Other Benefits of Performance Management *

·         Helps you think about what results you really want. You're forced to be accountable, to "put a stake in the ground".

·         Depersonalizes issues. Supervisor's focus on behaviors and results, rather than personalities.

·         Validates expectations. In today's age of high expectations when organizations are striving to transform themselves and society, having measurable results can verify whether grand visions are realistic or not.

·         Helps ensure equitable treatment of employees because appraisals are based on results.

·         Optimizes operations in the organization because goals and results are more closely aligned.

·         Cultivates a change in perspective from activities to results.

·         Performance reviews are focused on contributions to the organizational goals, e.g., forms include the question "What organizational goal were contributed to and how?"

·         Supports ongoing communication, feedback and dialogue about organizational goals. Also supports communication between employee and supervisor.

·         Performance is seen as an ongoing process, rather than a one-time, snapshot event.
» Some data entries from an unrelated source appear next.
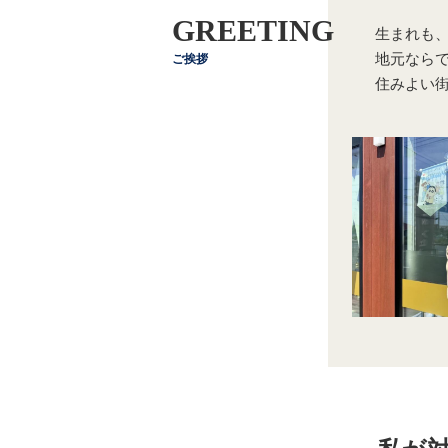
GREETING
生まれも
地元ならで
ご挨拶
住みよい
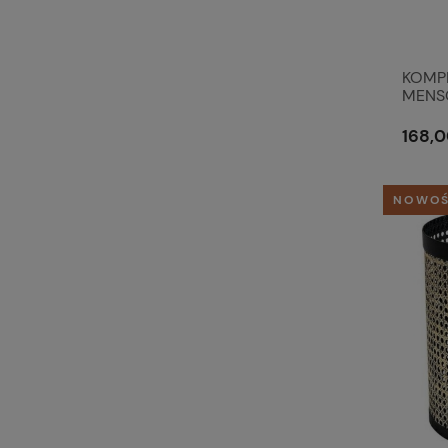
KOMPL
MENSO
MariCl
168,0
NOWO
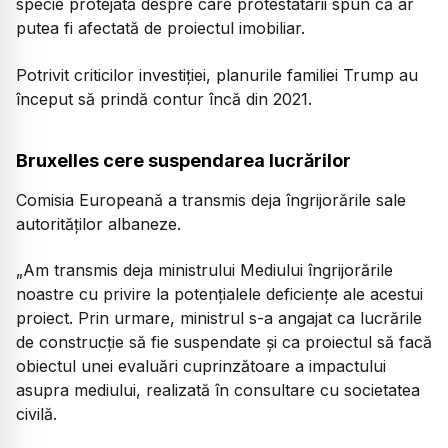
specie protejată despre care protestatarii spun că ar
putea fi afectată de proiectul imobiliar.
Potrivit criticilor investiției, planurile familiei Trump au
început să prindă contur încă din 2021.
Bruxelles cere suspendarea lucrărilor
Comisia Europeană a transmis deja îngrijorările sale
autorităților albaneze.
„Am transmis deja ministrului Mediului îngrijorările
noastre cu privire la potențialele deficiențe ale acestui
proiect. Prin urmare, ministrul s-a angajat ca lucrările
de construcție să fie suspendate și ca proiectul să facă
obiectul unei evaluări cuprinzătoare a impactului
asupra mediului, realizată în consultare cu societatea
civilă.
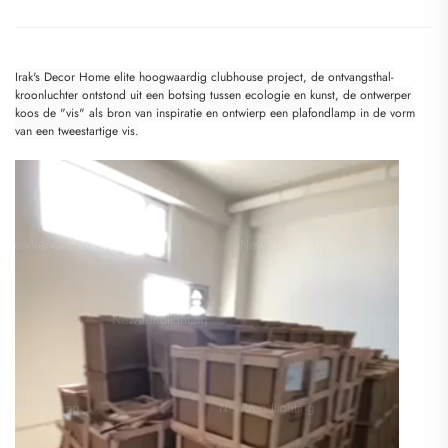
Irak's Decor Home elite hoogwaardig clubhouse project, de ontvangsthal-
kroonluchter ontstond uit een botsing tussen ecologie en kunst, de ontwerper
koos de "vis" als bron van inspiratie en ontwierp een plafondlamp in de vorm
van een tweestartige vis.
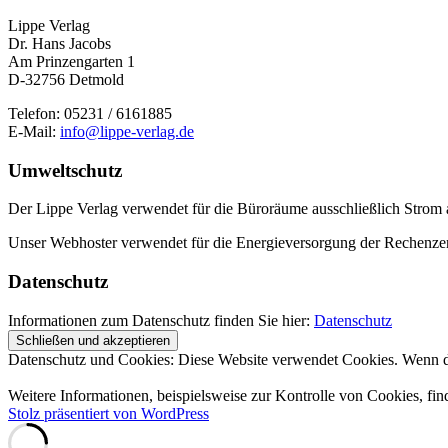
Lippe Verlag
Dr. Hans Jacobs
Am Prinzengarten 1
D-32756 Detmold
Telefon: 05231 / 6161885
E-Mail:
info@lippe-verlag.de
Umweltschutz
Der Lippe Verlag verwendet für die Büroräume ausschließlich Strom 
Unser Webhoster verwendet für die Energieversorgung der Rechenzentr
Datenschutz
Informationen zum Datenschutz finden Sie hier:
Datenschutz
Datenschutz und Cookies: Diese Website verwendet Cookies. Wenn du
Weitere Informationen, beispielsweise zur Kontrolle von Cookies, fin
Stolz präsentiert von WordPress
·         Provokes focus on the needs of customers, whether internal or external.

·         Cultivates a systems perspective, that is, focus on the relationships and exchanges between subsystems, e.g., departments, processes, teams and employees. Accordingly, personnel focus on patterns and themes in the organization, rather than specific events.

·         Continuing focus and analysis on results helps to correct several myths, e.g., "learning means results", "job satisfaction produces productivity", etc.

·         Produces specificity in commitments and resources.

·         Provides specificity for comparisons, direction and planning.

·         Redirects attention from bottom-up approaches (e.g., doing job descriptions, performance reviews, etc., first and then "rolling up" results to the top of the organization) to top-down approaches (e.g., ensuring all subsystem goals and results are aligned first with the organization's overall goals and results).